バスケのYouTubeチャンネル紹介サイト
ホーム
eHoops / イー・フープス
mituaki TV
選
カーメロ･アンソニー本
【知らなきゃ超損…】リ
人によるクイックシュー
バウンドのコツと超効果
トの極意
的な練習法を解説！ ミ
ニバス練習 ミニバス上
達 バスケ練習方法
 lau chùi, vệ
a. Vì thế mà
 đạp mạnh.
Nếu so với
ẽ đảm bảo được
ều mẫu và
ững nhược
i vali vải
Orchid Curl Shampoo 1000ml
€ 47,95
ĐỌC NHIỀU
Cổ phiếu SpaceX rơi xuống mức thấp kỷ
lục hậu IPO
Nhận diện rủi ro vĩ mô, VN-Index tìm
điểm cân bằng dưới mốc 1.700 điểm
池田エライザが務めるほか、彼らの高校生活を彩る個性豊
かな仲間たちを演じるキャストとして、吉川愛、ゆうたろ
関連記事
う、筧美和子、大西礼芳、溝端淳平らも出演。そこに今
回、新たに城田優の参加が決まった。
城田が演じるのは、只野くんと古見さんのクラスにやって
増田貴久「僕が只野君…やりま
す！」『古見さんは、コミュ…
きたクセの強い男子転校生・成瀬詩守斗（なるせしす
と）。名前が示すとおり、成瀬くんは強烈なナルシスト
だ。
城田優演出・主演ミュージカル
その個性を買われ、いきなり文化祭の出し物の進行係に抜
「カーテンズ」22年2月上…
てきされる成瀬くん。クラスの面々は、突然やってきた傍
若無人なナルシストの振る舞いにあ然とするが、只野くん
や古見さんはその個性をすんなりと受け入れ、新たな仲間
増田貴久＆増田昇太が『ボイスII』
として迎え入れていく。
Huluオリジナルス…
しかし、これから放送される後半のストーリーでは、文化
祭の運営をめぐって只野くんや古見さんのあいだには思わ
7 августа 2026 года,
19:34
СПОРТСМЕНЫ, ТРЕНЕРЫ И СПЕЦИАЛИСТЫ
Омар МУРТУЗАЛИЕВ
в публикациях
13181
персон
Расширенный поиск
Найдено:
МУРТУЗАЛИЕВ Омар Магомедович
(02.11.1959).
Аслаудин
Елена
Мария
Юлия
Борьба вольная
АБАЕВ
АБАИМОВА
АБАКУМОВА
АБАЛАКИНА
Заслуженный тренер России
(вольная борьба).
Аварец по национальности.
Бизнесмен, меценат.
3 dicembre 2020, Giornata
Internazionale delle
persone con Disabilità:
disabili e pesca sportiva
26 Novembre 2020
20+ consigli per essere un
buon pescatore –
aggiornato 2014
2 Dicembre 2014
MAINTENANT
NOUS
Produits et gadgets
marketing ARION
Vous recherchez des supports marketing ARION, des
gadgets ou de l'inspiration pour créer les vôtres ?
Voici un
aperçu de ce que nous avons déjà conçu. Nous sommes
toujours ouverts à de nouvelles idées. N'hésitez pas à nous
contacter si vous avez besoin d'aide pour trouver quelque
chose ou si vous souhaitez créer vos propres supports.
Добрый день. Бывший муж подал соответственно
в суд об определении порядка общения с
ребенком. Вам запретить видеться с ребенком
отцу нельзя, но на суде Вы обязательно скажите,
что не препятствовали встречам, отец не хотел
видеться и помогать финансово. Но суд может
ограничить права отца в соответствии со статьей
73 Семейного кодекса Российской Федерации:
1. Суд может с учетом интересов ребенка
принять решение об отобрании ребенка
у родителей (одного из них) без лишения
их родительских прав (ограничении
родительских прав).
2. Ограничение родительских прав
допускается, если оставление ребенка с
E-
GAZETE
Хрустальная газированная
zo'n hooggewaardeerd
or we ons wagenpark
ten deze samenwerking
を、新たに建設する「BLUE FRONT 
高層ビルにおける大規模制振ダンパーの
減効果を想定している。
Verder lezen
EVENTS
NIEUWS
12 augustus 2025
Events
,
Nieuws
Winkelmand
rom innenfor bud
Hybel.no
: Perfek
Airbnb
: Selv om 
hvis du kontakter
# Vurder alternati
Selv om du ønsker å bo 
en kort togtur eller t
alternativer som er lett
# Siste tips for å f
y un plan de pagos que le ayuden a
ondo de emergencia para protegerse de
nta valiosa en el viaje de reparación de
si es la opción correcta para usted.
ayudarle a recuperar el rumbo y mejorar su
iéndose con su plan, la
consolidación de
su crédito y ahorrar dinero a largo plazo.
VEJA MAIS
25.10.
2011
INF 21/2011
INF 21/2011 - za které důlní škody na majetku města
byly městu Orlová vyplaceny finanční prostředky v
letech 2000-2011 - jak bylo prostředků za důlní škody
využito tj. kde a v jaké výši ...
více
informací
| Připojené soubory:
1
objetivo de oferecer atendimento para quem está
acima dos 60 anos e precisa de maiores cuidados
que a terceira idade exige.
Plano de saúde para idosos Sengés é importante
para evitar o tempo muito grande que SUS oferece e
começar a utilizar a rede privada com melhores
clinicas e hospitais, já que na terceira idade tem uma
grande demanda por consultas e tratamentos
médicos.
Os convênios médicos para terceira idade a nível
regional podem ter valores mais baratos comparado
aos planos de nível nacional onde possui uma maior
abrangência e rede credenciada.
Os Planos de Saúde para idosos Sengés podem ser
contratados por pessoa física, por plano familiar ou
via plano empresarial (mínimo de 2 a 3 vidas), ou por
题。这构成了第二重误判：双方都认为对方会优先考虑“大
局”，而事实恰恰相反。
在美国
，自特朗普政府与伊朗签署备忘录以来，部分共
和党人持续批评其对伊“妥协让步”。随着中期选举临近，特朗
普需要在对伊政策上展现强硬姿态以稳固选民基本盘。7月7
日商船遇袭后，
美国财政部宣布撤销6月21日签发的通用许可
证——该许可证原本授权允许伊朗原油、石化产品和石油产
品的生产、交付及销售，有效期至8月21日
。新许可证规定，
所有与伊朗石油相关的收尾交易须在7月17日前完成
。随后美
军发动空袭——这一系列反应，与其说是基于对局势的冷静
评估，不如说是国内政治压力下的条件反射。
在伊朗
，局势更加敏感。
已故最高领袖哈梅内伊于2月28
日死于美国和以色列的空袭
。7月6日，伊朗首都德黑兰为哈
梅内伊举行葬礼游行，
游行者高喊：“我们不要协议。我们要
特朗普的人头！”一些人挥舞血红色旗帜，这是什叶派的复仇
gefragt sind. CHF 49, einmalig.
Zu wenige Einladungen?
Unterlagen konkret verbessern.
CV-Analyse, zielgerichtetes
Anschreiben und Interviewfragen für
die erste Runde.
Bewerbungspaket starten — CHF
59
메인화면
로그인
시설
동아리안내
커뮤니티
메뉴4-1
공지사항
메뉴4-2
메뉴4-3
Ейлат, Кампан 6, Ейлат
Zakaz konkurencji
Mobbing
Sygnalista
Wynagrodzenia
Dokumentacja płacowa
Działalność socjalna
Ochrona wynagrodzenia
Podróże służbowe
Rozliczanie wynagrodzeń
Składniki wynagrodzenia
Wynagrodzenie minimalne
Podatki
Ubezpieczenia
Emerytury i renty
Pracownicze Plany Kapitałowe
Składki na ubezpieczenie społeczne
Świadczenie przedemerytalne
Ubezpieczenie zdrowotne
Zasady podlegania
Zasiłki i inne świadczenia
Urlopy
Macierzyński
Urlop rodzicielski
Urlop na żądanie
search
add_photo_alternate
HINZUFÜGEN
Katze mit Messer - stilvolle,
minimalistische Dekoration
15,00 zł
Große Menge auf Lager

## [WHAT IS NEEDED]
Check each line of the records for the word "supports", and show the lines that contain it.

## [RESPONSE TO THE EXERCISE]
Vous recherchez des supports marketing ARION, des
chose ou si vous souhaitez créer vos propres supports.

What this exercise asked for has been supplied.